Tired seeing people quote Google search result counts and do it wrong. If an exact phrase, such as "sign in", is being searched, it must be wrapped in quotes! Otherwise numbers hugely will be inflated. So it's not 1.8 billion hits, but rather 322 million.
That's where identity really belongs. Please don't make me make accounts for sites in 2010! (OpenID works well enough as technical plumbing but it's not the correct layer of abstraction).
Google is going to have a lot of incentive to solve this problem.

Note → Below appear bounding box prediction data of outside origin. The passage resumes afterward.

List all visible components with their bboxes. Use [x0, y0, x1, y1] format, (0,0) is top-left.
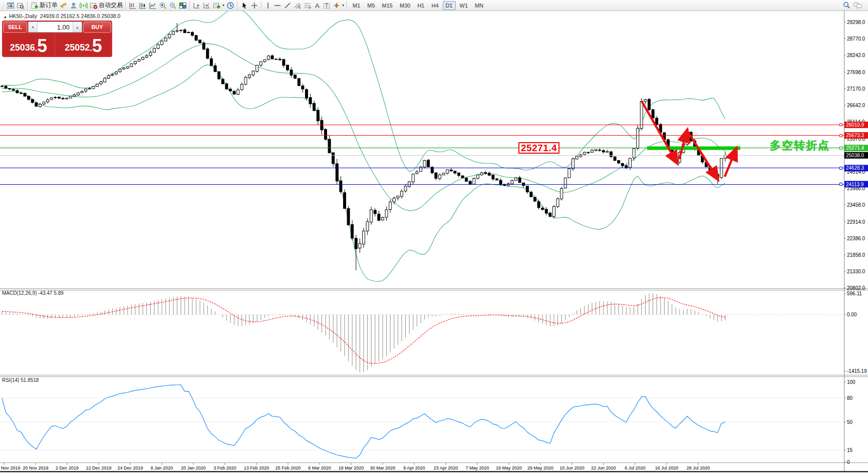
- trendline-tool[interactable]: [282, 1, 293, 10]
- bar-chart-button[interactable]: [128, 1, 138, 10]
- cursor-tool-button[interactable]: [239, 1, 249, 10]
- sell-price[interactable]: 25036.5: [3, 34, 54, 56]
- svg-text:3 Feb 2020: 3 Feb 2020: [213, 465, 236, 470]
- autotrade-button[interactable]: 自动交易: [89, 1, 124, 10]
- timeframe-H4[interactable]: H4: [428, 1, 441, 10]
- search-button[interactable]: [841, 1, 852, 10]
- svg-text:6 Mar 2020: 6 Mar 2020: [308, 465, 331, 470]
- svg-text:A: A: [315, 2, 320, 10]
- crosshair-tool-button[interactable]: [249, 1, 259, 10]
- svg-text:25271.4: 25271.4: [846, 145, 864, 151]
- sell-button[interactable]: SELL: [3, 22, 27, 33]
- svg-text:27170.0: 27170.0: [847, 86, 865, 92]
- arrows-dropdown-caret[interactable]: ▾: [342, 3, 344, 8]
- svg-text:13 Feb 2020: 13 Feb 2020: [244, 465, 269, 470]
- volume-field: ▼ 1.00 ▲: [28, 22, 82, 33]
- chart-symbol-header: ▲HK50-,Daily 24939.0 25162.5 24836.0 250…: [4, 13, 120, 19]
- svg-text:-1415.19: -1415.19: [847, 368, 867, 374]
- timeframe-M1[interactable]: M1: [350, 1, 363, 10]
- price-chart[interactable]: 29298.028770.028242.027698.027170.026642…: [0, 0, 868, 475]
- svg-text:20 Nov 2019: 20 Nov 2019: [23, 465, 48, 470]
- expand-triangle-icon[interactable]: ▲: [4, 15, 7, 19]
- arrows-tool[interactable]: ▾: [332, 1, 345, 10]
- zoom-out-button[interactable]: [168, 1, 178, 10]
- equidistant-channel-tool[interactable]: E: [293, 1, 303, 10]
- rsi-indicator-label: RSI(14) 51.8518: [2, 377, 39, 383]
- chart-shift-button[interactable]: [202, 1, 212, 10]
- timeframe-H1[interactable]: H1: [414, 1, 427, 10]
- main-toolbar: 新订单 自动交易 ▾ E F A T ▾ M1M5M15M30H1H4D1W1M…: [0, 0, 868, 11]
- svg-text:29 May 2020: 29 May 2020: [527, 465, 553, 470]
- svg-text:26010.9: 26010.9: [846, 122, 864, 128]
- svg-text:25038.0: 25038.0: [846, 153, 864, 158]
- line-chart-button[interactable]: [148, 1, 158, 10]
- timeframe-W1[interactable]: W1: [457, 1, 471, 10]
- sound-alert-button[interactable]: [59, 1, 69, 10]
- turning-point-annotation[interactable]: 多空转折点: [770, 138, 830, 153]
- svg-text:24628.3: 24628.3: [846, 165, 864, 171]
- svg-text:16 Jul 2020: 16 Jul 2020: [655, 465, 679, 470]
- timeframe-D1[interactable]: D1: [443, 1, 456, 10]
- svg-text:6 Jul 2020: 6 Jul 2020: [625, 465, 646, 470]
- new-order-button[interactable]: 新订单: [30, 1, 59, 10]
- buy-button[interactable]: BUY: [83, 22, 111, 33]
- svg-text:28 Jul 2020: 28 Jul 2020: [687, 465, 710, 470]
- timeframe-group: M1M5M15M30H1H4D1W1MN: [349, 1, 487, 10]
- buy-price-int: 25052: [65, 43, 90, 56]
- svg-text:8 Jan 2020: 8 Jan 2020: [151, 465, 173, 470]
- svg-text:596.11: 596.11: [847, 291, 862, 296]
- volume-decrease-button[interactable]: ▼: [29, 22, 38, 32]
- timeframe-M30[interactable]: M30: [397, 1, 413, 10]
- volume-increase-button[interactable]: ▲: [73, 22, 82, 32]
- chart-window-button[interactable]: [6, 1, 16, 10]
- signal-button[interactable]: [79, 1, 89, 10]
- candle-chart-button[interactable]: [138, 1, 148, 10]
- indicator-dropdown-caret[interactable]: ▾: [222, 3, 224, 8]
- sell-price-frac: 5: [37, 36, 47, 56]
- fibonacci-tool[interactable]: F: [303, 1, 313, 10]
- svg-text:25 Feb 2020: 25 Feb 2020: [275, 465, 301, 470]
- text-tool[interactable]: A: [313, 1, 322, 10]
- svg-text:10 Jun 2020: 10 Jun 2020: [559, 465, 585, 470]
- buy-price[interactable]: 25052.5: [56, 34, 111, 56]
- svg-text:24 Dec 2019: 24 Dec 2019: [117, 465, 143, 470]
- buy-price-frac: 5: [92, 36, 102, 56]
- zoom-in-button[interactable]: [158, 1, 168, 10]
- community-button[interactable]: [69, 1, 79, 10]
- svg-text:30 Mar 2020: 30 Mar 2020: [370, 465, 396, 470]
- svg-text:28770.0: 28770.0: [847, 36, 865, 42]
- add-indicator-button[interactable]: ▾: [212, 1, 225, 10]
- svg-text:21330.0: 21330.0: [847, 269, 865, 274]
- svg-text:22914.0: 22914.0: [847, 219, 865, 225]
- svg-text:22 Jun 2020: 22 Jun 2020: [591, 465, 616, 470]
- svg-text:2 Dec 2019: 2 Dec 2019: [56, 465, 79, 470]
- macd-indicator-label: MACD(12,26,9) -43.47 5.89: [2, 290, 64, 296]
- svg-text:26642.0: 26642.0: [847, 103, 865, 108]
- svg-text:0.00: 0.00: [847, 312, 857, 317]
- svg-text:9 Apr 2020: 9 Apr 2020: [403, 465, 425, 470]
- text-label-tool[interactable]: T: [322, 1, 332, 10]
- chat-button[interactable]: [852, 1, 864, 10]
- ohlc-values: 24939.0 25162.5 24836.0 25038.0: [40, 13, 121, 19]
- vertical-line-tool[interactable]: [263, 1, 272, 10]
- price-callout-object[interactable]: 25271.4: [518, 142, 559, 154]
- svg-text:0: 0: [847, 459, 850, 465]
- timeframe-M15[interactable]: M15: [379, 1, 396, 10]
- tile-windows-button[interactable]: [178, 1, 188, 10]
- svg-text:21858.0: 21858.0: [847, 252, 865, 258]
- mt4-window: { "toolbar": { "new_order_label": "新订单",…: [0, 0, 868, 475]
- timeframe-MN[interactable]: MN: [472, 1, 486, 10]
- toolbar-drag-handle[interactable]: [3, 2, 4, 9]
- timeframe-M5[interactable]: M5: [364, 1, 378, 10]
- market-watch-button[interactable]: [16, 1, 26, 10]
- horizontal-line-tool[interactable]: [272, 1, 282, 10]
- sell-price-int: 25036: [10, 43, 35, 56]
- svg-text:F: F: [309, 6, 311, 10]
- svg-text:100: 100: [847, 379, 855, 385]
- auto-scroll-button[interactable]: [192, 1, 202, 10]
- volume-value[interactable]: 1.00: [38, 22, 73, 32]
- svg-text:28242.0: 28242.0: [847, 53, 865, 58]
- period-clock-button[interactable]: [225, 1, 235, 10]
- support-zone-bar[interactable]: [647, 147, 740, 150]
- svg-text:T: T: [325, 3, 328, 9]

If you have to sign in or worry about phishing every time you want to write a note or save a picture from your camera, Chrome won't be as useful.
"The Chromium OS-based device login mechanism will provide a single sign on (SSO) capability that users can use to streamline access to cloud-based services."
Presumably regular Chrome will get the same feature.
1. Authenticate the user against Google if possible, so that it always uses the user's latest password
2. Enable the user to log in when offline (assuming the user has logged in online at least once)
3. Enable an SSO experience for Google properties
4. Allow the user to opt-in to auto-login that still does SSO, but does not cache the user's password
We also plan to support alternative authentication systems:
1. Give users an SSO experience at OpenID relying parties
2. Give users an SSO experience at sites for which they've already typed in credentials on a Chromium OS device
It's a reminder that Google has bitten off a huge chunk here.
One other huge example is Gears. I imagine that Google Gears is a central art of the ChromeOS world. But Gears is still really an experiment. Very few people really use it at this stage, certainly they don't rely on it. Very few webapps really have a strong offline mode. Even Google webapps don't have brilliant support yet. You can't even create a new document on Google Docs while offline. What's the workaround? Keep a store of blank document ready.
I wonder how much will have come together by the time the first devices launch. The ChromeOS experience at 2012 might be very different to ChromeOS the ChromeOS experience 2010. It seems to me like ChromeOS assumes that problems like SSO, data security, offline webapps, etc. will have been more or less solved pretty soon.
as a guy with a startup focused on this area for 12 months, i am curious to know what the group thinks about having some form of identity be stored in the cloud by a single company (e.g. google) or managed locally at your PC/phone (stored by NO company) and synched across devices?